Корабли стремительно сближались. Дудки трубили все яростней. Сейчас начнется, понесет Волга алые потоки к далекому Хвалынскому морю. Пленницы обреченно сникли, бормоча молитвы…
Булгары не напали, расступились, пожалели пленников, не утратили надежду на выкуп, а, может, оценили чужие силы, предпочитая выпустить русское войско — Ошель уж из пепла не воскресить, а своих губить за зря кому охота.
Вернувшийся целым и невредимым с Камы ростовский воевода Воислав догнал русские корабли в устье Оки, и тоже, проныра, с богатой добычей. Дома ждет почетная встреча, великий князь Юрий будет доволен — дружины сберегли, большой полон с собой прихватили, не взяли Биляр с Булгаром, так и что ж, все равно булгары теперь притихнут, а то и сами приплывут замириться. Того и надобно было.
На привале вкруг костров царило радостное оживление. Святослав, выпив с воеводами и муромскими племянниками, велел гридям тащить за собой бочку с брагой — настало время по старому обычаю лично уважить дружину.
Юрьевский князь переходил от костра к костру. Дружинники торопливо вскакивали, низко кланялись, тянулись за братиной, крестились, желали здравия князю, отхлебывали и довольно крякали, краем рукава отирая усы. Все как обычно, честь по чести.
Последний костерок чуть поодаль, небольшой, дозорный. От него в глухую ночь будут уходить легкие тени, высматривая возможную погоню. Вряд ли булгары кинутся догонять, а все же.
Дозорные заметили князя, с поклоном выступили вперед. Вот и юный Вольга среди них, суровостью лица добавляет себе годков.
— Куда мальчонку дели? — вспомнилось Святославу.
— Да вот он, — Вольга отступил, открывая расстеленный на траве кусок рогожи, на котором, подложив ладони под щеку, спал бедовый малец. А волосы светлые, чуть кудрявые, что у суздальцев, только лицо скуластее, нос прямее, с узкими крыльями.
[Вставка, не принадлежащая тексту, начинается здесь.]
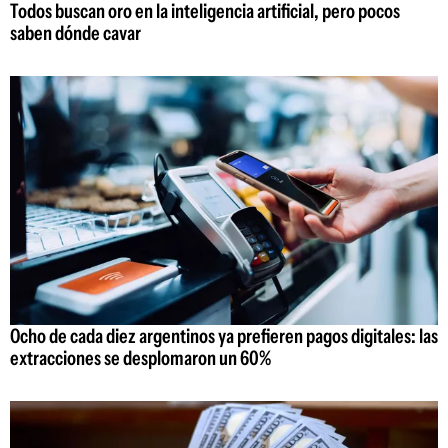
Todos buscan oro en la inteligencia artificial, pero pocos
saben dónde cavar
Ocho de cada diez argentinos ya prefieren pagos digitales: las
extracciones se desplomaron un 60%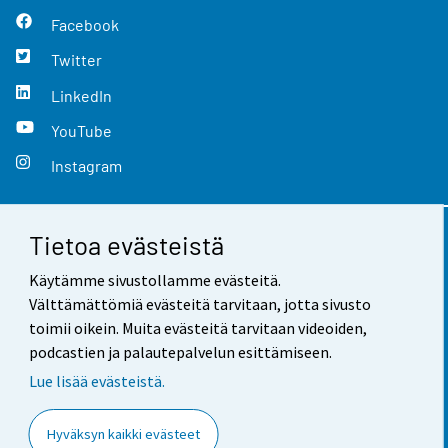
Facebook
Twitter
LinkedIn
YouTube
Instagram
Tietoa evästeistä
Yhteystiedot
Käytämme sivustollamme evästeitä.
Palaute
Välttämättömiä evästeitä tarvitaan, jotta sivusto
toimii oikein. Muita evästeitä tarvitaan videoiden,
Käyttöehdot
podcastien ja palautepalvelun esittämiseen.
Tietosuoja
Lue lisää evästeistä.
Saavutettavuus
Hyväksyn kaikki evästeet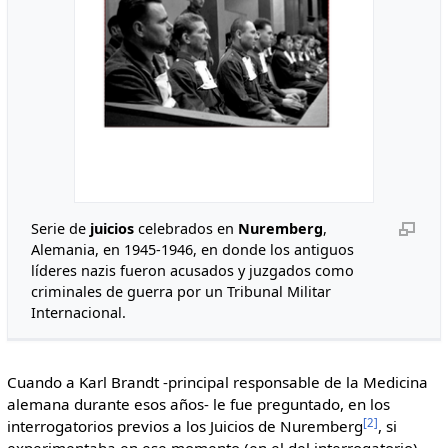
Serie de
juicios
celebrados en
Nuremberg
,
Alemania, en 1945-1946, en donde los antiguos
líderes nazis fueron acusados y juzgados como
criminales de guerra por un Tribunal Militar
Internacional.
Cuando a Karl Brandt -principal responsable de la Medicina
alemana durante esos años- le fue preguntado, en los
[2]
interrogatorios previos a los Juicios de Nuremberg
, si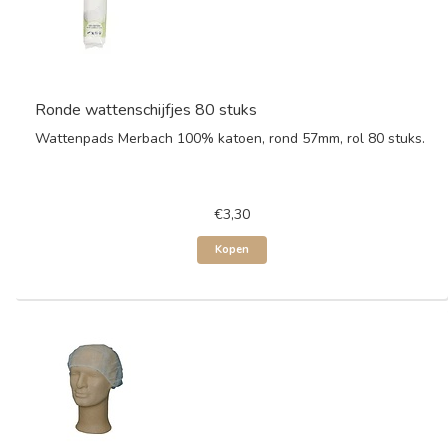
Ronde wattenschijfjes 80 stuks
Wattenpads Merbach 100% katoen, rond 57mm, rol 80 stuks.
€3,30
Kopen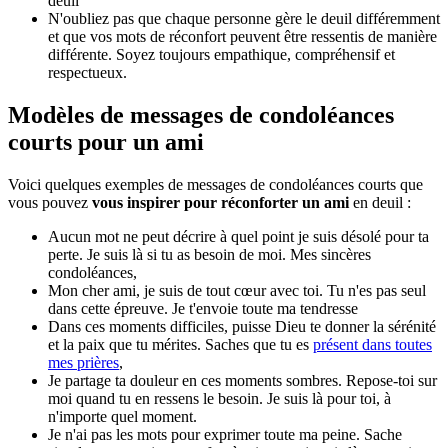
deuil
N'oubliez pas que chaque personne gère le deuil différemment
et que vos mots de réconfort peuvent être ressentis de manière
différente. Soyez toujours empathique, compréhensif et
respectueux.
Modèles de messages de condoléances
courts pour un ami
Voici quelques exemples de messages de condoléances courts que
vous pouvez
vous inspirer pour réconforter un ami
en deuil :
Aucun mot ne peut décrire à quel point je suis désolé pour ta
perte. Je suis là si tu as besoin de moi. Mes sincères
condoléances,
Mon cher ami, je suis de tout cœur avec toi. Tu n'es pas seul
dans cette épreuve. Je t'envoie toute ma tendresse
Dans ces moments difficiles, puisse Dieu te donner la sérénité
et la paix que tu mérites. Saches que tu es
présent dans toutes
mes prières
,
Je partage ta douleur en ces moments sombres. Repose-toi sur
moi quand tu en ressens le besoin. Je suis là pour toi, à
n'importe quel moment.
Je n'ai pas les mots pour exprimer toute ma peine. Sache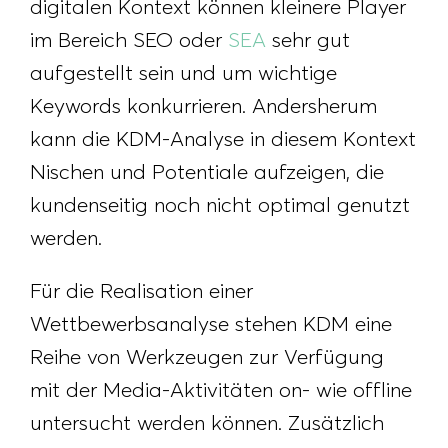
digitalen Kontext können kleinere Player
im Bereich SEO oder
SEA
sehr gut
aufgestellt sein und um wichtige
Keywords konkurrieren. Andersherum
kann die KDM-Analyse in diesem Kontext
Nischen und Potentiale aufzeigen, die
kundenseitig noch nicht optimal genutzt
werden.
Für die Realisation einer
Wettbewerbsanalyse stehen KDM eine
Reihe von Werkzeugen zur Verfügung
mit der Media-Aktivitäten on- wie offline
untersucht werden können. Zusätzlich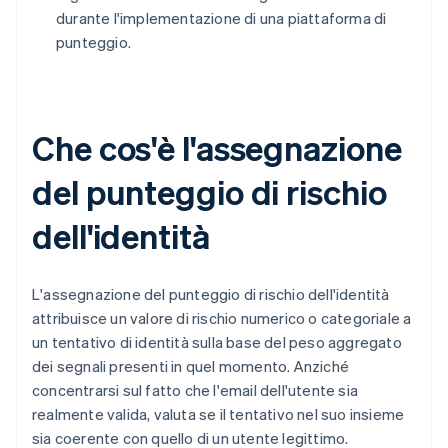
durante l'implementazione di una piattaforma di
punteggio.
Che cos'è l'assegnazione
del punteggio di rischio
dell'identità
L'assegnazione del punteggio di rischio dell'identità
attribuisce un valore di rischio numerico o categoriale a
un tentativo di identità sulla base del peso aggregato
dei segnali presenti in quel momento. Anziché
concentrarsi sul fatto che l'email dell'utente sia
realmente valida, valuta se il tentativo nel suo insieme
sia coerente con quello di un utente legittimo.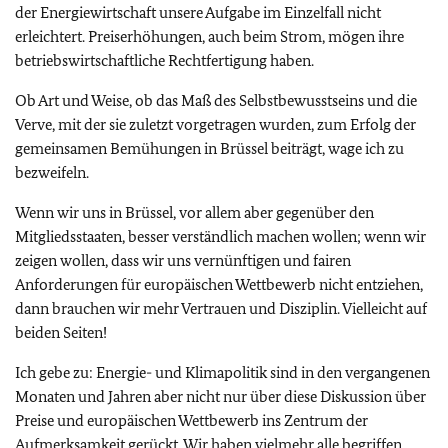
der Energiewirtschaft unsere Aufgabe im Einzelfall nicht
erleichtert. Preiserhöhungen, auch beim Strom, mögen ihre
betriebswirtschaftliche Rechtfertigung haben.
Ob Art und Weise, ob das Maß des Selbstbewusstseins und die
Verve, mit der sie zuletzt vorgetragen wurden, zum Erfolg der
gemeinsamen Bemühungen in Brüssel beiträgt, wage ich zu
bezweifeln.
Wenn wir uns in Brüssel, vor allem aber gegenüber den
Mitgliedsstaaten, besser verständlich machen wollen; wenn wir
zeigen wollen, dass wir uns vernünftigen und fairen
Anforderungen für europäischen Wettbewerb nicht entziehen,
dann brauchen wir mehr Vertrauen und Disziplin. Vielleicht auf
beiden Seiten!
Ich gebe zu: Energie- und Klimapolitik sind in den vergangenen
Monaten und Jahren aber nicht nur über diese Diskussion über
Preise und europäischen Wettbewerb ins Zentrum der
Aufmerksamkeit gerückt. Wir haben vielmehr alle begriffen,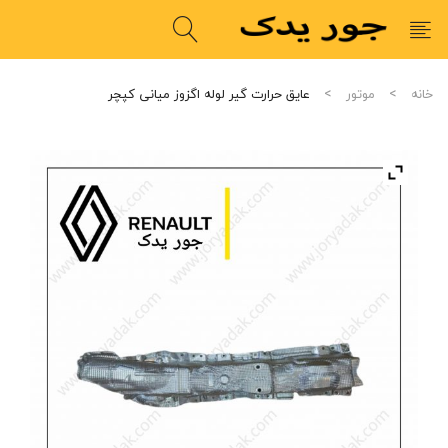
خانه
موتور
عایق حرارت گیر لوله اگزوز میانی کپچر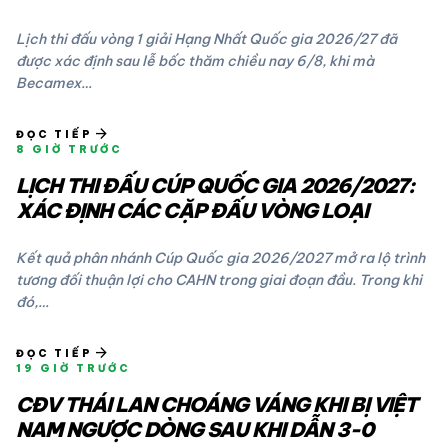
Lịch thi đấu vòng 1 giải Hạng Nhất Quốc gia 2026/27 đã
được xác định sau lễ bốc thăm chiều nay 6/8, khi mà
Becamex…
arrow_forward
ĐỌC TIẾP
8 GIỜ TRƯỚC
LỊCH THI ĐẤU CÚP QUỐC GIA 2026/2027:
XÁC ĐỊNH CÁC CẶP ĐẤU VÒNG LOẠI
Kết quả phân nhánh Cúp Quốc gia 2026/2027 mở ra lộ trình
tương đối thuận lợi cho CAHN trong giai đoạn đầu. Trong khi
đó,…
arrow_forward
ĐỌC TIẾP
19 GIỜ TRƯỚC
CĐV THÁI LAN CHOÁNG VÁNG KHI BỊ VIỆT
NAM NGƯỢC DÒNG SAU KHI DẪN 3-0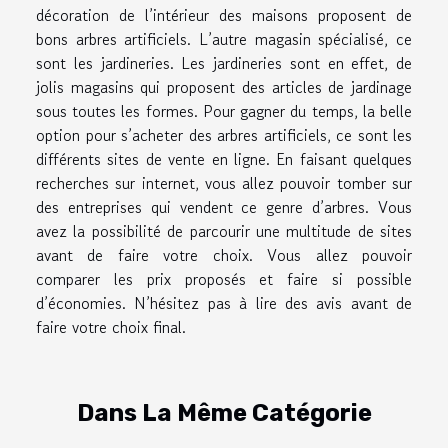
décoration de l’intérieur des maisons proposent de
bons arbres artificiels. L’autre magasin spécialisé, ce
sont les jardineries. Les jardineries sont en effet, de
jolis magasins qui proposent des articles de jardinage
sous toutes les formes. Pour gagner du temps, la belle
option pour s’acheter des arbres artificiels, ce sont les
différents sites de vente en ligne. En faisant quelques
recherches sur internet, vous allez pouvoir tomber sur
des entreprises qui vendent ce genre d’arbres. Vous
avez la possibilité de parcourir une multitude de sites
avant de faire votre choix. Vous allez pouvoir
comparer les prix proposés et faire si possible
d’économies. N’hésitez pas à lire des avis avant de
faire votre choix final.
Dans La Même Catégorie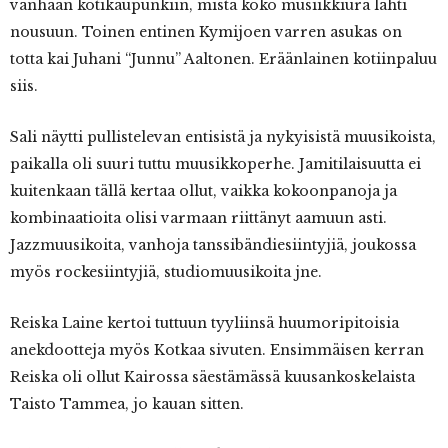
vanhaan kotikaupunkiin, mistä koko musiikkiura lähti
nousuun. Toinen entinen Kymijoen varren asukas on
totta kai Juhani “Junnu” Aaltonen. Eräänlainen kotiinpaluu
siis.
Sali näytti pullistelevan entisistä ja nykyisistä muusikoista,
paikalla oli suuri tuttu muusikkoperhe. Jamitilaisuutta ei
kuitenkaan tällä kertaa ollut, vaikka kokoonpanoja ja
kombinaatioita olisi varmaan riittänyt aamuun asti.
Jazzmuusikoita, vanhoja tanssibändiesiintyjiä, joukossa
myös rockesiintyjiä, studiomuusikoita jne.
Reiska Laine kertoi tuttuun tyyliinsä huumoripitoisia
anekdootteja myös Kotkaa sivuten. Ensimmäisen kerran
Reiska oli ollut Kairossa säestämässä kuusankoskelaista
Taisto Tammea, jo kauan sitten.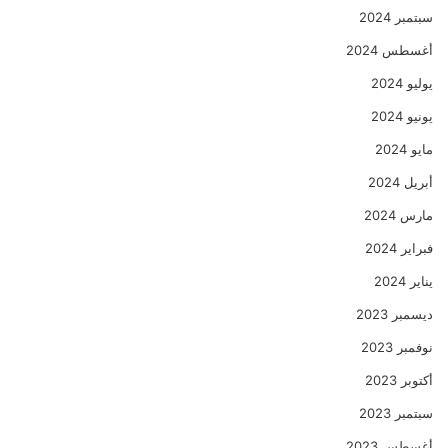
سبتمبر 2024
أغسطس 2024
يوليو 2024
يونيو 2024
مايو 2024
أبريل 2024
مارس 2024
فبراير 2024
يناير 2024
ديسمبر 2023
نوفمبر 2023
أكتوبر 2023
سبتمبر 2023
أغسطس 2023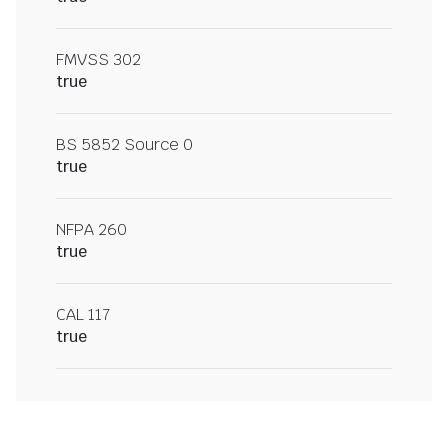
FMVSS 302
true
BS 5852 Source 0
true
NFPA 260
true
CAL 117
true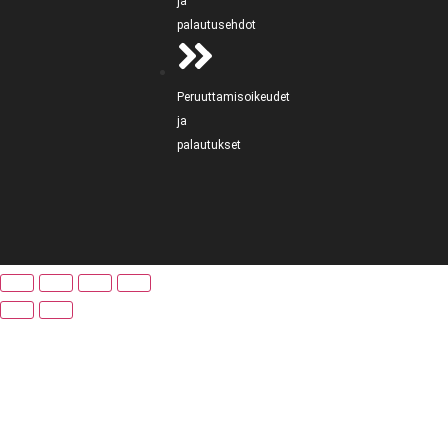
ja
palautusehdot
Peruuttamisoikeudet
ja
palautukset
— Чего ж их бабам его не отдали? — нахмурился Святослав.
— Не признали, говорят — не наш.
— И утопленницу не признали?
Вольга отрицательно покачал головой.
— Чудно́, — буркнул себе под нос Святослав.
— Он этого… — кашлянул в кулак Вольга, — не слышит ничего… глухой.
— С чего ты взял, — вскинул очи князь, — по-нашему просто не понимает?
— Да нет, тоже так думали, все пытались разговорить. Прокоп по-ихнему бормотать умеет, так сказал — глухой, и все тут.